Based on Gerald Durrell’s Corfu Trilogy, an autobiographical book containing the adventure of young Gerald and his family in Greece, the series is set in the stunning island of Corfu or Kerkyra, the second largest of the Ionian Islands. Through an ingenious use of sound and lighting, the viewer is introduced from the first episode of the series into the world of the Durrells. It opens with shot of the seaside of Bournemouth accompanied by the sound of heavy winds and high tides that smash on the shore, which represents the sole background music. The camera then cuts to a long take of houses by the sea, overlooking a promenade area with vintage cars and people dressed in black suits and hats, as a popular song of that time plays in the background. The episode thus portrays the atmosphere of the 1935 seaside resort. The grey lighting of the outside is presented in sharp contrast with the much darker and gloomy view of the interior, as the camera frames the house and then cuts to an image of Louisa Durrell cooking. The scene that follows Gerald’s punishment and the following scenes that portray the everyday life of the family are intercut by the credit sequence. This is introduced by the use of the theme song of the series, composed by Ruth Barrett, alongside an expressive, rich-in-colour graphic that enlightens the gloomy atmosphere while presenting what is to become of the Durrells in Corfu. Throughout the series several scenes will be intercut by such extraordinary animated pictures: impressive wildlife, cypresses, donkeys, orange and lemon trees and of course the future house of the Durrells in Corfu. The light seems to come from heaven as they are surrounded by natural beauty and the real-life décor of the still remaining today Venetian architecture.

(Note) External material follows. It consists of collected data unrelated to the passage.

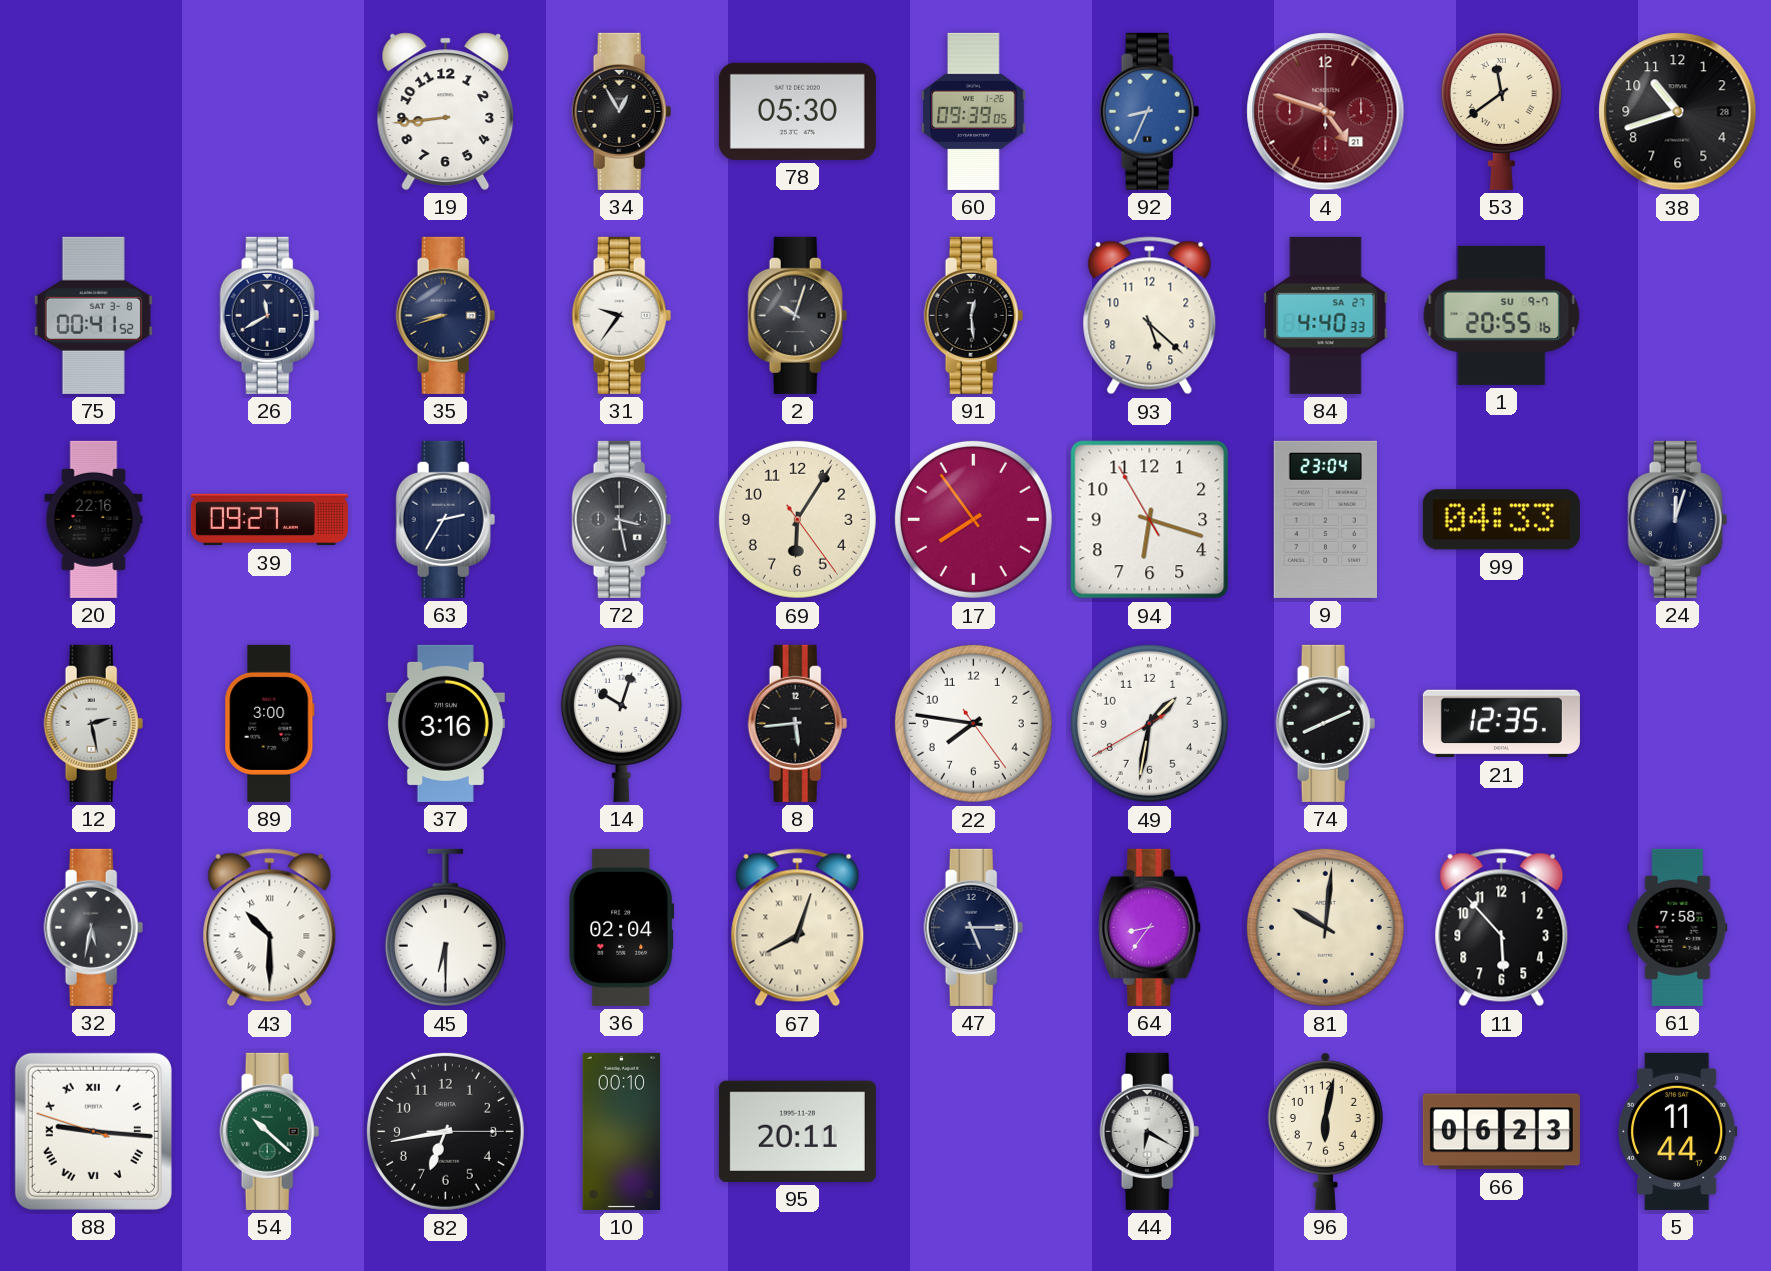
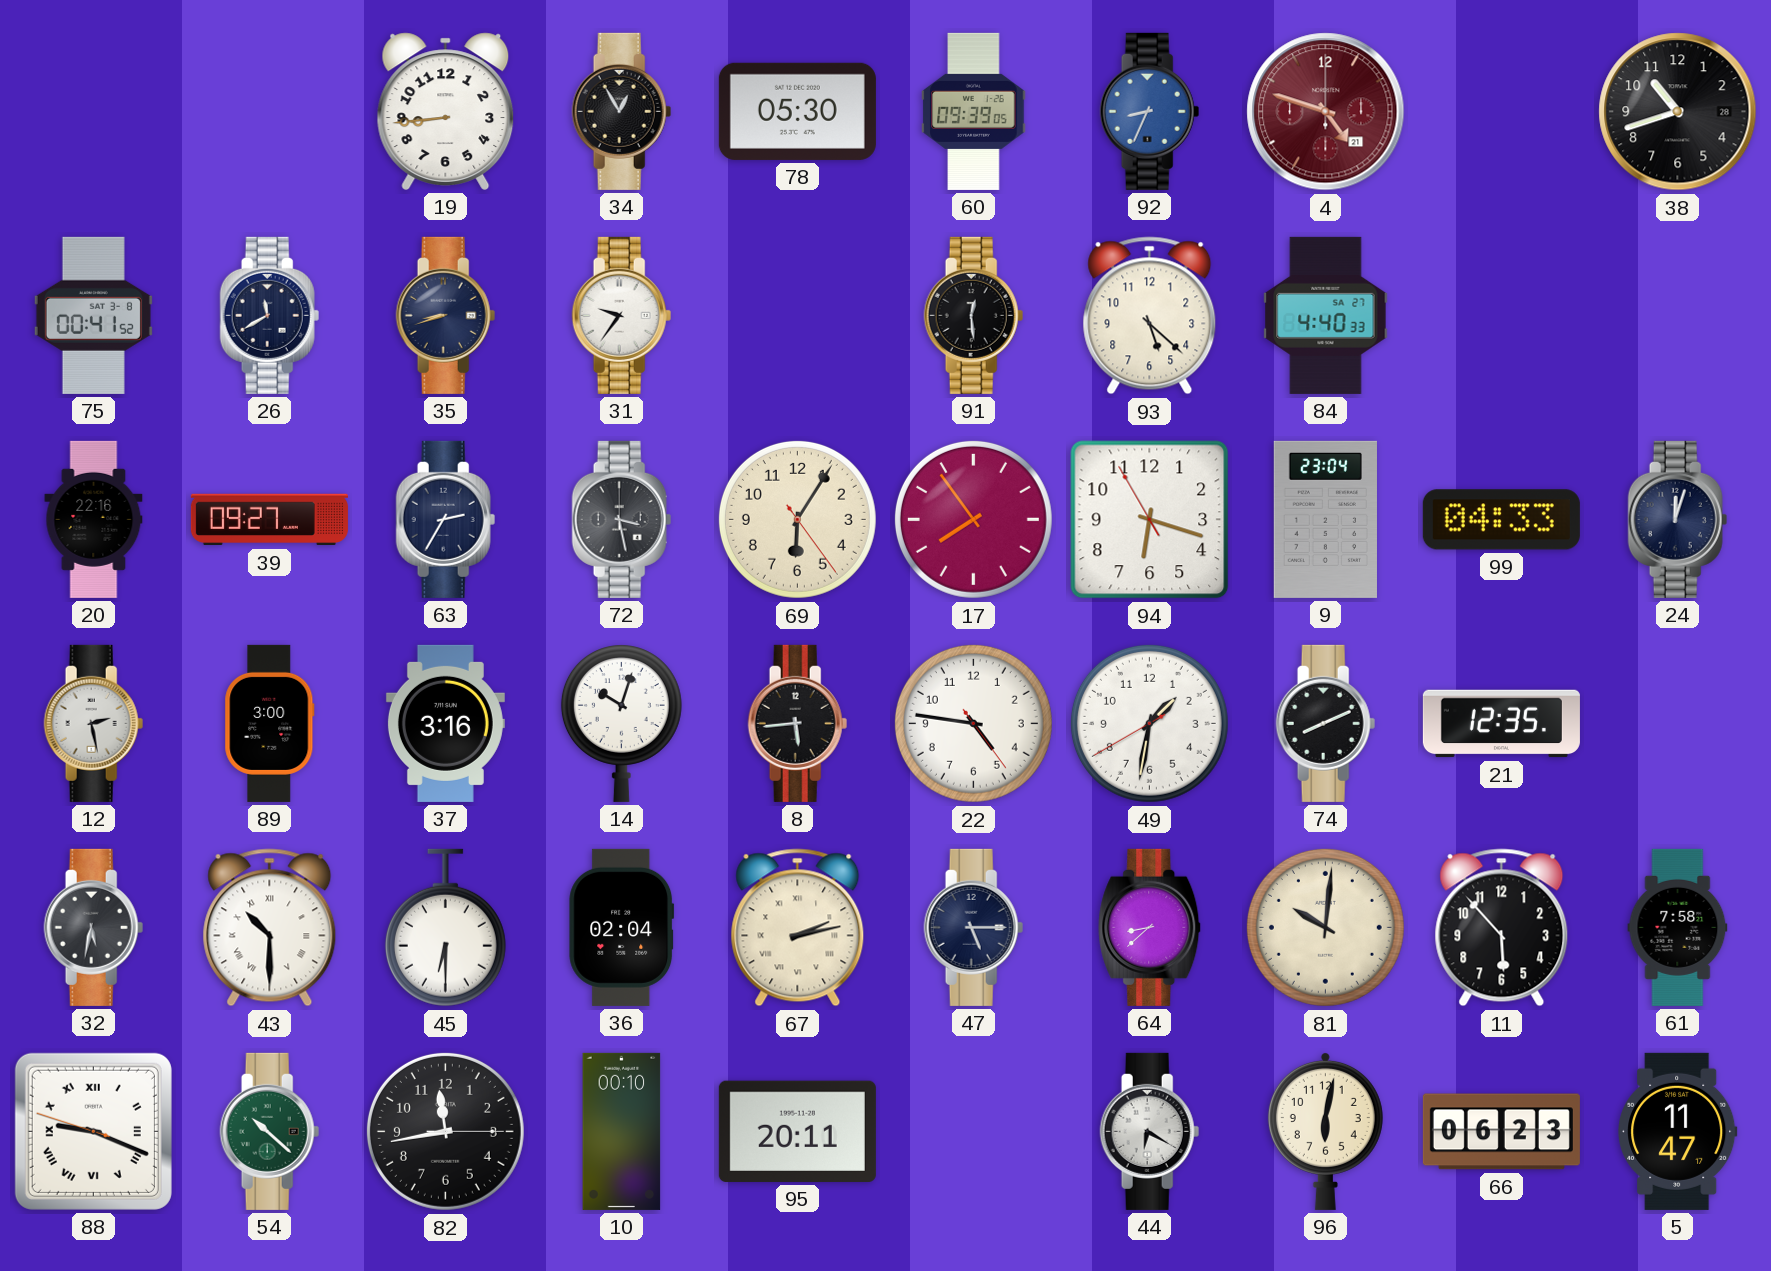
53: 11:39 -> none
2: 10:03 -> none
1: 20:55 -> none
22: 7:46 -> 4:46
67: 8:03 -> 2:13
64: 8:36 -> 8:38
88: 9:15 -> 9:18
82: 6:43 -> 11:43
5: 11:44 -> 11:47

Not only will The Durrells take you on a journey in a tableau-like paradise, a land of unspoiled beauty where nature flourishes undestroyed by human intervention, but it will also make the viewer understand and feel the true spirit of Hellada.
The series offers it all from comic situations, possible love stories, natural conservation matters, financial crisis, ancient olive groves and breathtaking views that will make you green with envy. Another asset of the series is the cast, as you are sure to witness the highest level of acting, most notably that of Keeley Hawes as Louisa Durrell, Milo Parker as Gerry Durrell and the talented Daisy Waterstone as Margo Durrell, who never ceases to amaze with her skill and ability to arouse a rollercoaster of emotions. One cannot help but compare the series with the 2005 BBC adaptation of the My Family and Other Animals extracted from The Corfu Trilogy, with a screenplay also written by Simon Nye. Spreading the same Greek spirit, the ITV series goes way ahead of the film, proving itself more than just a strict adaptation, offering absolute freedom to the director and including in a just and absolutely necessary manner Greek actors in the cast, most notably Alexis Georgoulis as Spiros Hakaiopoulos and Yorgos Karamihos as Dr. Theo Stephanides. The series comprises 2 seasons so far, the original release being 3 April 2016, with the third season filmed this summer and expected to come back on the air in 2018. The series has been nominated for the Best Drama Series in 2017 at the BAFTA TV Awards and has won through the joint work of Leslie Caron and dog Tchi Tchi the Palm DogManitarian Award, at Cannes Film Festival 2017.
The light seems to come from heaven as they are surrounded by natural beauty and the real-life décor of the still remaining today Venetian architecture.
Not only will The Durrells take you on a journey in a tableau-like paradise, a land of unspoiled beauty where nature flourishes undestroyed by human intervention, but it will also make the viewer understand and feel the true spirit of Hellada. Whether you have been to Corfu and want to explore the promised land of Greece once more, or you have planned your holiday and are about to visit the Durrell’s White House situated in the village of Kalami on the north-eastern coast of Corfu, the series is a must if you want to get into the Greek mood or chase away the nostalgia of leaving the land of Gods.